BEGIN
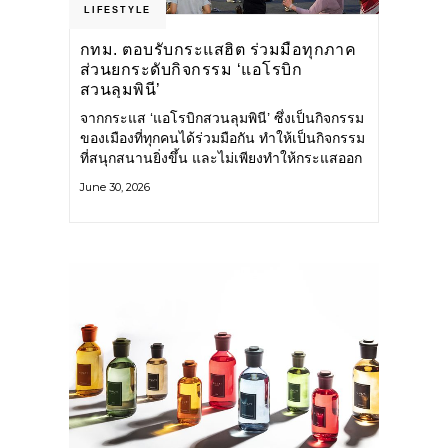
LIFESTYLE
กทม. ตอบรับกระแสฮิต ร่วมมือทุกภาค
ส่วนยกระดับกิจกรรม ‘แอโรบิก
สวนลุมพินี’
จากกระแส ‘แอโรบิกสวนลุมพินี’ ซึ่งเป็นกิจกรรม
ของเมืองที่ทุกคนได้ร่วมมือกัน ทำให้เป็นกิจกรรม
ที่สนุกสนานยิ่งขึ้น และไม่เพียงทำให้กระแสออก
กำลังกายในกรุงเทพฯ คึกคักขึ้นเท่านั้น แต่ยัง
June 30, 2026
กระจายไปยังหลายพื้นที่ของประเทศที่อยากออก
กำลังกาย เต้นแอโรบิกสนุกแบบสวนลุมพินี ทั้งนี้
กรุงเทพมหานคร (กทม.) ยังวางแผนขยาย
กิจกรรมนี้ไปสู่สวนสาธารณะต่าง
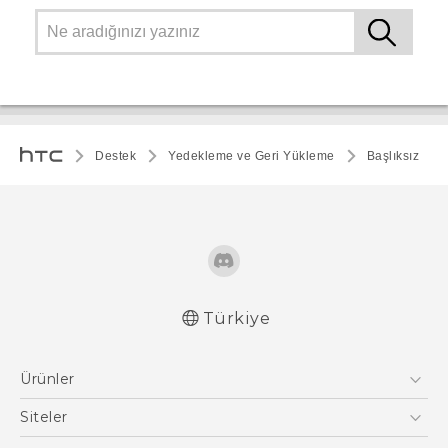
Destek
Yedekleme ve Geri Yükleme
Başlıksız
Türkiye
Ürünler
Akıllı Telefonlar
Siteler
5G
END
## THE PROBLEM
Repeat each record exactly as shown above, dropping all images.

## ANSWER SPACE
LIFESTYLE
กทม. ตอบรับกระแสฮิต ร่วมมือทุกภาค
ส่วนยกระดับกิจกรรม ‘แอโรบิก
สวนลุมพินี’
จากกระแส ‘แอโรบิกสวนลุมพินี’ ซึ่งเป็นกิจกรรม
ของเมืองที่ทุกคนได้ร่วมมือกัน ทำให้เป็นกิจกรรม
ที่สนุกสนานยิ่งขึ้น และไม่เพียงทำให้กระแสออก
กำลังกายในกรุงเทพฯ คึกคักขึ้นเท่านั้น แต่ยัง
June 30, 2026
กระจายไปยังหลายพื้นที่ของประเทศที่อยากออก
กำลังกาย เต้นแอโรบิกสนุกแบบสวนลุมพินี ทั้งนี้
กรุงเทพมหานคร (กทม.) ยังวางแผนขยาย
กิจกรรมนี้ไปสู่สวนสาธารณะต่าง
Destek
Yedekleme ve Geri Yükleme
Başlıksız
Türkiye
Ürünler
Akıllı Telefonlar
Siteler
5G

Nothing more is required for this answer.